(INPUT FOR THIS TASK)
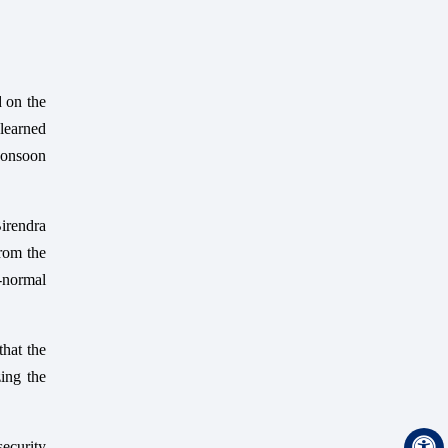
d on the
learned
Monsoon
Birendra
from the
-normal
hat the
ing the
security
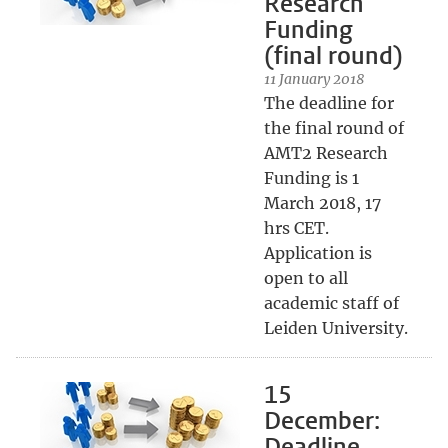
Research
Funding
(final round)
11 January 2018
The deadline for
the final round of
AMT2 Research
Funding is 1
March 2018, 17
hrs CET.
Application is
open to all
academic staff of
Leiden University.
15
December:
Deadline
(End INPUT FOR THIS TASK)
= AIM OF THE TASK =
Reproduce each line of the records exactly, omitting any picture.

= RESULT =
d on the
learned
Monsoon
Birendra
from the
-normal
hat the
ing the
security
Research
Funding
(final round)
11 January 2018
The deadline for
the final round of
AMT2 Research
Funding is 1
March 2018, 17
hrs CET.
Application is
open to all
academic staff of
Leiden University.
15
December:
Deadline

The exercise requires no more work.